Modern computing platforms are pervasive, networked, heterogeneous and increasingly complex. These systems range from small hand-held devices such as cell phones, to large servers that run back-end software. Portability, widespread use, and security of program execution as well as support for a fast program development cycle are key concerns of software developers and end users of these platforms. To address these concerns, modern programming languages and their implementations have emerged to facilitate high-level, object-oriented, and type-safe software development that is portable and secure. Popular examples of these languages are Java and the .NET languages. Programs written in these languages are encoded by a source compiler into an architecture-independent format, and then executed on any platform for which there is a virtual execution environment called a Managed Runtime Environment (MRE). MREs provide dynamic compilation of programs to the underlying native machine format, adaptive optimization, memory management, security verification, and other runtime services for programs.
Automatic memory management, or Garbage Collection (GC), is an MRE service that is key to facilitating programmer productivity, portability, and memory safety of programs written in Java and the .NET languages. GC relieves the user from employing (and debugging) explicit deallocation of heap memory. However, since such management and reclamation is provided by the MRE, it necessarily introduces overhead. Much prior work has focused on mitigating the overhead of GC for MREs that execute a single program at a time using a single operating system process. However, today’s MRE platforms execute a wide variety of applications with diverse computational characteristics, resource requirements and object lifetimes. Moreover, state-of-the-art MREs now are able to execute multiple applications using a single MRE process, serially or concurrently. For widespread use of such systems, and arguably for the success of such languages, we must advance GC technology to exploit the multi-program execution model and to enable efficient automatic memory manage- ment and program performance for the next-generation of portable software.
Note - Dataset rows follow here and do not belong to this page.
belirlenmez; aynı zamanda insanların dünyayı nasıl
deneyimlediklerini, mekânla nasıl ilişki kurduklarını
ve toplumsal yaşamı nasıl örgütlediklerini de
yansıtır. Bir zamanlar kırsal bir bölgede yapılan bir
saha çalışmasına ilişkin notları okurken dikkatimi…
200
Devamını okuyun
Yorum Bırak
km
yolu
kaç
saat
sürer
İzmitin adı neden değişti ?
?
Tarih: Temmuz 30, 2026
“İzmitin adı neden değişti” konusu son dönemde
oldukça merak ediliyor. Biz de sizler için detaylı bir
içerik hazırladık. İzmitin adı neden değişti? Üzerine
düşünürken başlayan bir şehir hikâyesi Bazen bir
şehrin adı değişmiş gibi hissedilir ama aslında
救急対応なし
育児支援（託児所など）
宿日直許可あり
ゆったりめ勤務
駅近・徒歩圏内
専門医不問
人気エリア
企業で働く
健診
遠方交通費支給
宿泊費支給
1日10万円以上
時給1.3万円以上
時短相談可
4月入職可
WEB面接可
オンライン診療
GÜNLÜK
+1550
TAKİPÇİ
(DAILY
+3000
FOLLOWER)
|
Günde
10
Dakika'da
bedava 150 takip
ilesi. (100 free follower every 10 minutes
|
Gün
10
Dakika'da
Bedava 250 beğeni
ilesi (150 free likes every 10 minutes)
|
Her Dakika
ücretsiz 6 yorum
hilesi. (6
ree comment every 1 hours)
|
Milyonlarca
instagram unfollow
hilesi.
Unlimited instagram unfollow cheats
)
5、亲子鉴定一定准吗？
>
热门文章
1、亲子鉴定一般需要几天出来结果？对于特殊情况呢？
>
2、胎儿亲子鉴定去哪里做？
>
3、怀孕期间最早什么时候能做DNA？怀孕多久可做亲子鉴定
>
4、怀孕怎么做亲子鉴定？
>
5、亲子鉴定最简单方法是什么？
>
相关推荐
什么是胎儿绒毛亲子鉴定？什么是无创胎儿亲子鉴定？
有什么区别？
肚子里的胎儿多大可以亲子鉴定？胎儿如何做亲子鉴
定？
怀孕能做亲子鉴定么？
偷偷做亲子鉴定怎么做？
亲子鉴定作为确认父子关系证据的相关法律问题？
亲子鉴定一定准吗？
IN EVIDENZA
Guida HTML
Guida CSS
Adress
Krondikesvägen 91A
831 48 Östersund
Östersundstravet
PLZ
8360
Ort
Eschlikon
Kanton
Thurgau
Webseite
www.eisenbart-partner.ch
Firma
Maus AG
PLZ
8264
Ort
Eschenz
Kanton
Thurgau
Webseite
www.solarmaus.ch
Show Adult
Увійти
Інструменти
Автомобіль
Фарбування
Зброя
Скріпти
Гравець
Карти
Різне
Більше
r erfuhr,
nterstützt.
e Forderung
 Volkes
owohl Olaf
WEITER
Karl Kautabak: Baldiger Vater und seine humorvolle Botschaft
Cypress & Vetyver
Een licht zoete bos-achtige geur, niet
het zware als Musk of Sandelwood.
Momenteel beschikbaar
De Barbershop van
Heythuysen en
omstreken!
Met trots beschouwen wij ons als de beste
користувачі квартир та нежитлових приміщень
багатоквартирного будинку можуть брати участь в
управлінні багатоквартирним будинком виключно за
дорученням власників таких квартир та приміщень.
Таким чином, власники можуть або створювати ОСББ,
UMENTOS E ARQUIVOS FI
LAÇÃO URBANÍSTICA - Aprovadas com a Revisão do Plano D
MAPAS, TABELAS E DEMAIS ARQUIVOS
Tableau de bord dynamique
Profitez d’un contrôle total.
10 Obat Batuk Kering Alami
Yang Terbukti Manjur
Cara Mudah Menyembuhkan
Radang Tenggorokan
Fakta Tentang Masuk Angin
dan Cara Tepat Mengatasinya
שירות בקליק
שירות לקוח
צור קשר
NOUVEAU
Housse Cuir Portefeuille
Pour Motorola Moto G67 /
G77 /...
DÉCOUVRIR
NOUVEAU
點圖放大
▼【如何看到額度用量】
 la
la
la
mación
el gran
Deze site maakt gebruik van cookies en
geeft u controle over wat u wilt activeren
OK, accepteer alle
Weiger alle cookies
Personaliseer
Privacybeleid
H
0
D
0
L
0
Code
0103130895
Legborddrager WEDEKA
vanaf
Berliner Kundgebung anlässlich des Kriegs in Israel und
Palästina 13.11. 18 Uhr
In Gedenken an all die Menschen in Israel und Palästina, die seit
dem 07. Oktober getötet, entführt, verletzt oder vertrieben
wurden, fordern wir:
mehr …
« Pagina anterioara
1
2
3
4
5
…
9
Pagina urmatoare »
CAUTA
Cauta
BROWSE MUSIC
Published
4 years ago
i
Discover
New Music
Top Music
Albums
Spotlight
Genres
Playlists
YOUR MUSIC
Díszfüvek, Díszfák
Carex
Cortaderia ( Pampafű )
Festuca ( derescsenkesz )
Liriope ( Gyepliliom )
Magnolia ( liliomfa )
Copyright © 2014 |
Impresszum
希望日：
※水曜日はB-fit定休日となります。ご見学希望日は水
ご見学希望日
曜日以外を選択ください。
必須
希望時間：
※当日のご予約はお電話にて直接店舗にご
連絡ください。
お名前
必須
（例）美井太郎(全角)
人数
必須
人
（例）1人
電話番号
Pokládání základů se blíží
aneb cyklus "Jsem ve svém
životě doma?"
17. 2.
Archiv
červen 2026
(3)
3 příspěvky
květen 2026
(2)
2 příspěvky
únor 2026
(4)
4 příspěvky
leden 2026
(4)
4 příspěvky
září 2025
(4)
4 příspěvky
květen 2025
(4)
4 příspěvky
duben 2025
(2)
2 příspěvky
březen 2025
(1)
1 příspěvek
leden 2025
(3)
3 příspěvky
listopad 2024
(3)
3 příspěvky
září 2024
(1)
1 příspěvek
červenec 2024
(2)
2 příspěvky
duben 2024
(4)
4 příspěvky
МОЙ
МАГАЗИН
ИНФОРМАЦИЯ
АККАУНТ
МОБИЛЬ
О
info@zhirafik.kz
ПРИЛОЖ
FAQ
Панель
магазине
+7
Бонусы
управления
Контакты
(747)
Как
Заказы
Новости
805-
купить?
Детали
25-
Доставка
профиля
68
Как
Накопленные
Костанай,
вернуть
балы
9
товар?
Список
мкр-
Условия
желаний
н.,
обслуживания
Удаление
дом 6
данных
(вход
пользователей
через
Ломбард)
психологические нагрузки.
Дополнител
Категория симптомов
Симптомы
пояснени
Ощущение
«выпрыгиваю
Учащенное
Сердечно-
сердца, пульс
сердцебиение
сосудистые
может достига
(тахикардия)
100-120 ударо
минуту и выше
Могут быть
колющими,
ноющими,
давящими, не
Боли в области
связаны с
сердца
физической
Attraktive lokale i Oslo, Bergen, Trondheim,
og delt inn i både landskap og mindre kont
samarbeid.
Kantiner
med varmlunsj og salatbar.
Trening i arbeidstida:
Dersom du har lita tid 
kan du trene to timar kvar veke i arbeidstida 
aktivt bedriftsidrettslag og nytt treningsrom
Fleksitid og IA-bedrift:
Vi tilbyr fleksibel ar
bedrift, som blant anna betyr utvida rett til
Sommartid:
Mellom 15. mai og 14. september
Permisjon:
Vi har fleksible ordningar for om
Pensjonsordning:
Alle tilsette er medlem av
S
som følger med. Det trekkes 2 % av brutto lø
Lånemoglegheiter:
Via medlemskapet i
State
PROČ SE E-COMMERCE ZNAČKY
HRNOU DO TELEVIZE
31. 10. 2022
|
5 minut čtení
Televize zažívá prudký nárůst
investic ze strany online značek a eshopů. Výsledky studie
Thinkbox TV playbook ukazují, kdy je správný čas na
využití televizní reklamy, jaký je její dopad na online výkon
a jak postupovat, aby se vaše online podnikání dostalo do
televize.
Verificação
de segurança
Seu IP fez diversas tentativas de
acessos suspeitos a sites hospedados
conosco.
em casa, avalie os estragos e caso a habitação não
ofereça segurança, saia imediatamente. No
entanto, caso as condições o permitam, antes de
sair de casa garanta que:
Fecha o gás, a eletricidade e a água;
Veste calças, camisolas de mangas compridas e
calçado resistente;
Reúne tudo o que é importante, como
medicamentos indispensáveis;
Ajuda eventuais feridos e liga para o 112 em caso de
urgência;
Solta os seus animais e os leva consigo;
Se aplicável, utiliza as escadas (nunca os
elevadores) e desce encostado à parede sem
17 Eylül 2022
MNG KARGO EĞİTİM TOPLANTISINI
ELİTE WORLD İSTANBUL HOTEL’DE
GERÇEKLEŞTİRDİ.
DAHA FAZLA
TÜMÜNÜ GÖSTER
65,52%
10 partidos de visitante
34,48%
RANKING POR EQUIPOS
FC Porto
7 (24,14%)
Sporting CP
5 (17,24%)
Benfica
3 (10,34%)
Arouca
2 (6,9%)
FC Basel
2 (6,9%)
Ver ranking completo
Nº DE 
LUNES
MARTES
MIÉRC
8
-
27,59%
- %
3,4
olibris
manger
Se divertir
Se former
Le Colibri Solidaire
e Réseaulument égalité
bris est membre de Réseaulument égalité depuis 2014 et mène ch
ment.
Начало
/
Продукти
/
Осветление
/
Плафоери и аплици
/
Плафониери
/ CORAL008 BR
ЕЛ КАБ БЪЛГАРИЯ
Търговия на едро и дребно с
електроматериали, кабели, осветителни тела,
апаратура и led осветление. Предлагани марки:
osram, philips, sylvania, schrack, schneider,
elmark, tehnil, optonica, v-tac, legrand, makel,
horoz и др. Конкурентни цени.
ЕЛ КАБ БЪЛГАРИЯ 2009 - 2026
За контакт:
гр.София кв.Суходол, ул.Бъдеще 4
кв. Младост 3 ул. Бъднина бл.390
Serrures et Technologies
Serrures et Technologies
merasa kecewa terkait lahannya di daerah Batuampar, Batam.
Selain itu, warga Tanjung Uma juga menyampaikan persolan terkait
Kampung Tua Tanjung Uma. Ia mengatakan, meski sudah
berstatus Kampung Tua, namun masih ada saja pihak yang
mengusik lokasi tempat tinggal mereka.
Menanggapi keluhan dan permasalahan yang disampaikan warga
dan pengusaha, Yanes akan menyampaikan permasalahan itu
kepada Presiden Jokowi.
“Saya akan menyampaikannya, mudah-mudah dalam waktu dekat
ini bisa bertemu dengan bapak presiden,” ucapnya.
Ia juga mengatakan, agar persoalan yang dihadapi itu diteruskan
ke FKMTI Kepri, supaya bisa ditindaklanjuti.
In this dissertation, we focus on memory management techniques for the next generation of multi-program MREs for Java and consider both serial (persistent) and concurrent program execution models. In particular, we investigate, design, and engineer two novel solutions for GC that facilitate high-performance program execution for these MREs: (i) Application-Specific Garbage Collection and (ii) Scalable Memory Management for Multi-Tasking MREs. In the former, we customize and au- tomatically specialize the GC in an MRE for a particular application and switch GCs automatically within a single, persistent MRE as needed for each new application that the MRE executes. In the latter, we present a novel GC system for concurrent execution of programs; this system isolates GC activities of individual tasks while programs share a single heap. Our results show that we are able to achieve significant performance gains over the state-of-the-art MRE systems for both research and production-quality multi-program MRE systems in terms of throughput, response time, and memory footprint.